= Horses in Greece =

Equine culture in Greece

Horses have had a significant place in the history and culture of Greece since ancient times. They appear frequently in the literature, art and mythology of the Mycenaean and later civilisations of Ancient Greece.

As in other European countries, the number of horses in the country fell sharply in the twentieth century with the advent of motor transport. In the twenty-first century there are six recognised horse breeds and several feral populations of various sizes.

== History ==

The earliest archaeological remains of horses found in mainland Greece are bones dating from the Middle Bronze Age, no earlier than 1800 BC.

=== Ancient Greece ===

The first known pictorial depictions of horses in Ancient Greece are in Mycenaean shaft graves dating from about 1650–1550 BC, where artefacts also document the use of the chariot.

The equestrian culture of ancient Greece is documented in two treatises on horsemanship from about 350 BC by the Athenian historian and soldier Xenophon: the Hipparchicus (Ἱππαρχικός, Hipparchikós), which deals mainly with the duties of the cavalry commander; and Περὶ ἱππικῆς, Perì hippikēs – often translated as On Horsemanship – which deals with the selection, care and training of horses in general. These were considered the earliest extant works on horsemanship in any literature until the publication in 1931 of the work of Kikkuli of the Mitanni Kingdom, which dates from about 1360 BC. An earlier treatise by Simon of Athens – twice mentioned by Xenophon – was believed lost, but some fragments survive and were published in 1912.

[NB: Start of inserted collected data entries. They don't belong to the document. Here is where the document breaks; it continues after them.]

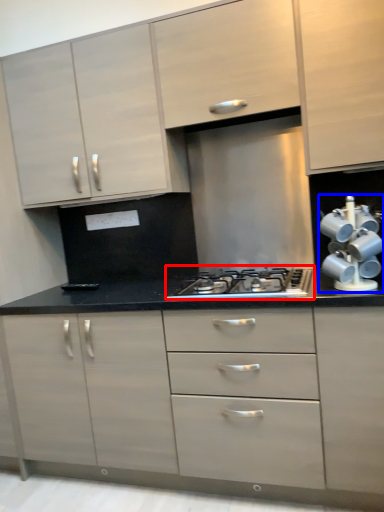 Question: Which object is closer to the camera taking this photo, gas stove (highlighted by a red box) or appliance (highlighted by a blue box)?

Choices:
 (A) gas stove
 (B) appliance

Answer: (B) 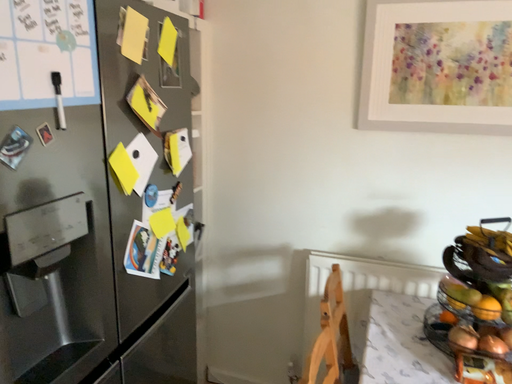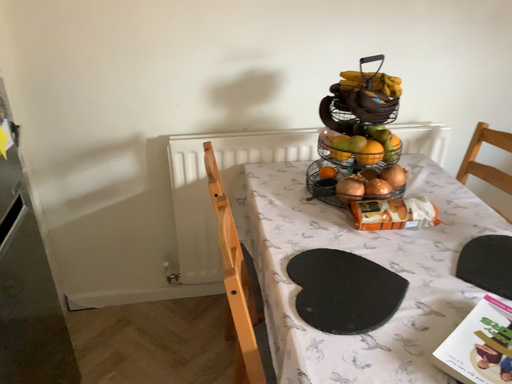 Question: Which way did the camera rotate in the video?

Choices:
 (A) rotated downward
 (B) rotated upward

Answer: (A) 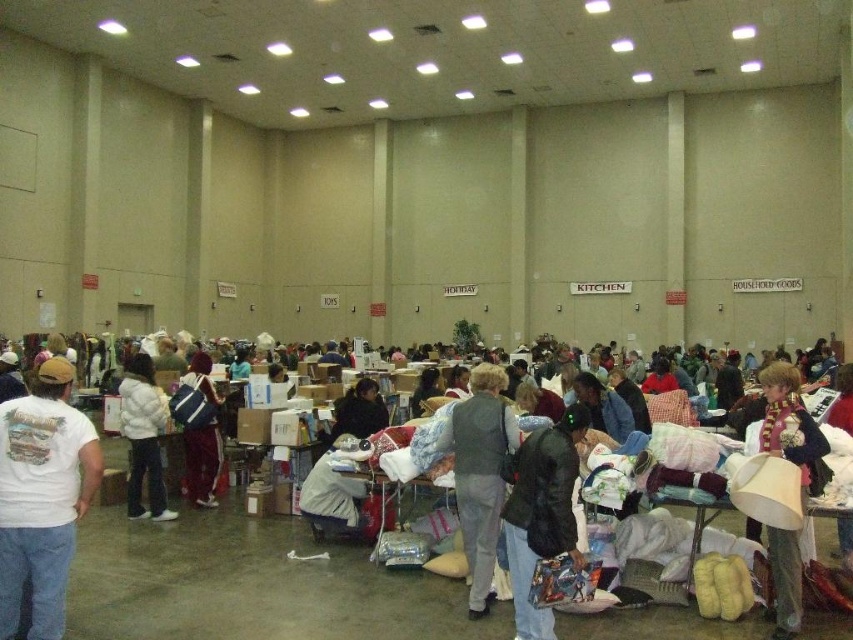 You are at a flea market and see both the dark gray jacket at center and the velvet maroon scarf at lower right. Which item is positioned more to the left?

The dark gray jacket at center is positioned more to the left than the velvet maroon scarf at lower right.

You are standing at the entrance of the convention center and see the point marked as point (201,435). What object is located at that point?

The velvet blue backpack at center is located at point (201,435).

Consider the image. You are standing in the convention center and want to know how far the point at coordinates (480, 470) is from your current position. Can you determine the distance?

The point at coordinates (480, 470) is 24.28 feet away from your current position. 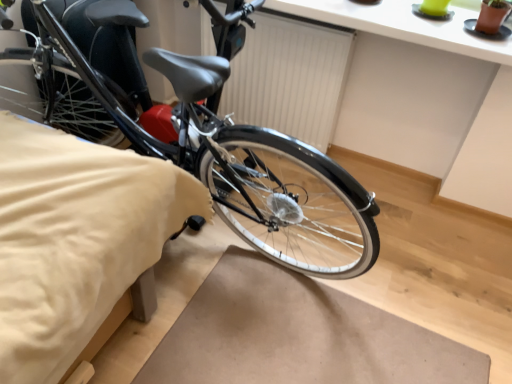 Question: Considering the relative sizes of shiny black bicycle at left and white matte radiator at center in the image provided, is shiny black bicycle at left bigger than white matte radiator at center?

Choices:
 (A) yes
 (B) no

Answer: (A)

Question: From the image's perspective, is shiny black bicycle at left located beneath white matte radiator at center?

Choices:
 (A) yes
 (B) no

Answer: (A)

Question: Does shiny black bicycle at left have a greater width compared to white matte radiator at center?

Choices:
 (A) no
 (B) yes

Answer: (B)

Question: From the image's perspective, is shiny black bicycle at left on white matte radiator at center?

Choices:
 (A) yes
 (B) no

Answer: (B)

Question: Is shiny black bicycle at left positioned far away from white matte radiator at center?

Choices:
 (A) no
 (B) yes

Answer: (A)

Question: Is shiny black bicycle at left to the right of white matte radiator at center from the viewer's perspective?

Choices:
 (A) no
 (B) yes

Answer: (A)

Question: Is beige fabric bedsheet at lower left positioned before shiny black bicycle at left?

Choices:
 (A) yes
 (B) no

Answer: (A)

Question: Does beige fabric bedsheet at lower left appear on the left side of shiny black bicycle at left?

Choices:
 (A) no
 (B) yes

Answer: (B)

Question: From a real-world perspective, is beige fabric bedsheet at lower left beneath shiny black bicycle at left?

Choices:
 (A) yes
 (B) no

Answer: (A)

Question: Is beige fabric bedsheet at lower left shorter than shiny black bicycle at left?

Choices:
 (A) no
 (B) yes

Answer: (B)

Question: Considering the relative sizes of beige fabric bedsheet at lower left and shiny black bicycle at left in the image provided, is beige fabric bedsheet at lower left bigger than shiny black bicycle at left?

Choices:
 (A) no
 (B) yes

Answer: (B)

Question: Is beige fabric bedsheet at lower left beside shiny black bicycle at left?

Choices:
 (A) no
 (B) yes

Answer: (A)

Question: From a real-world perspective, is white matte radiator at center physically below shiny black bicycle at left?

Choices:
 (A) yes
 (B) no

Answer: (A)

Horses were used for human transport, either as riding animals or harnessed to a chariot; for heavy transport, donkeys, oxen and mules were used. The saddle and the stirrup were unknown in ancient Greece, but the spur and a simple bridle were used. The horse was associated with the wealth, prestige and nobility of its owner, as in texts such as the Iliad, where King Nestor equates captured horses with precious booty.

=== Modern Greece ===

In the twentieth century, the Greek horse population declined sharply. In 2011 it stood at about 30,000; most Greek horse breeds were at risk of extinction.

== Breeds and types ==

Six breeds of horse are officially recognised in Greece: the Andravida, the Messara or Cretan, the Peneia Pony, the Pindos Pony, the Skyros Pony and the Thessalian Pony; the Aravani of western Macedonia is not recognised in its home country, but is reported to DAD-IS by Germany, where there is a breed society and a stud-book.

There are also a number of feral populations, deriving from horses abandoned or escaped for reasons such as the depopulation of the countryside, the mechanisation of agriculture or the Greek Civil War of 1946–1949. Among these are: a group of about 40 bay horses in the delta of the Achelous River in Epirus; a small number of horses of Pindos type on Mount Ainos, on the Ionian island of Cephalonia; a herd of some hundreds in the area of Amvrakikos in Epirus; about 90 head in the delta of the Axios River close to Thessaloniki, and on a nearby island; a herd of about 400 on Pagaio Mountain, near Drama in East Macedonia and Thrace, in north-eastern Greece; a group of about 30 in the delta of the Kalamas River, near Igoumenitsa in Thesprotia, Epirus; about 200 on the island of Petalas in the Echinades; approximately 1000 horses in the southern Rhodope Mountains in the north of the country; and a population of about 200 on Menoikio, in Serres.